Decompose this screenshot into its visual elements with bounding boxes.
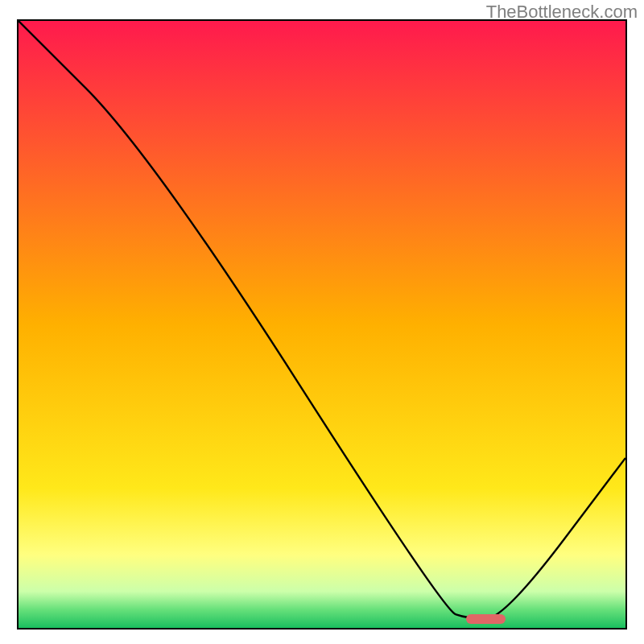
watermark-text: TheBottleneck.com bbox=[486, 2, 638, 23]
optimal-range-marker bbox=[466, 614, 506, 624]
chart-plot-area bbox=[17, 19, 627, 630]
gradient-fill-rect bbox=[19, 21, 625, 628]
chart-svg bbox=[19, 21, 625, 628]
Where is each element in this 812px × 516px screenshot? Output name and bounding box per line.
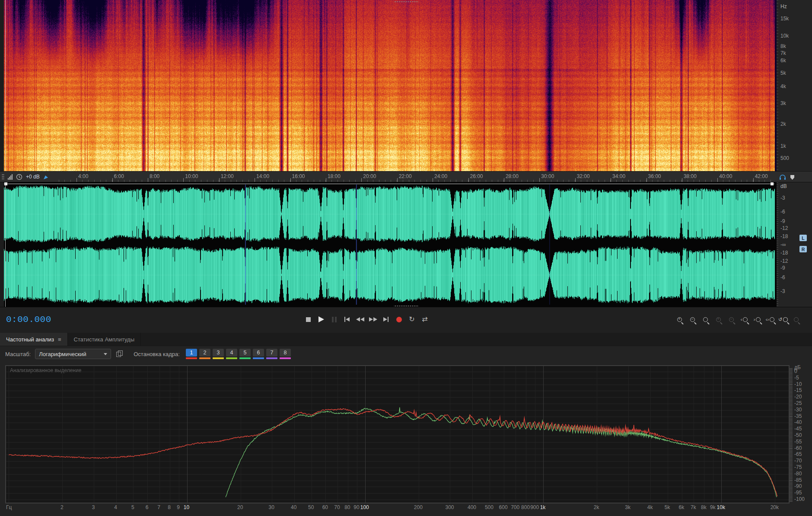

————

Give the entries again without a single change, but with no pictures.

:: TASK OUTPUT ::
Decompose this screenshot into its visual elements with bounding boxes.
watermark-text: TheBottleneck.com bbox=[486, 2, 638, 23]
optimal-range-marker bbox=[466, 614, 506, 624]
chart-plot-area bbox=[17, 19, 627, 630]
gradient-fill-rect bbox=[19, 21, 625, 628]
chart-svg bbox=[19, 21, 625, 628]
Where is each element in this 812px × 516px screenshot? Output name and bounding box per line.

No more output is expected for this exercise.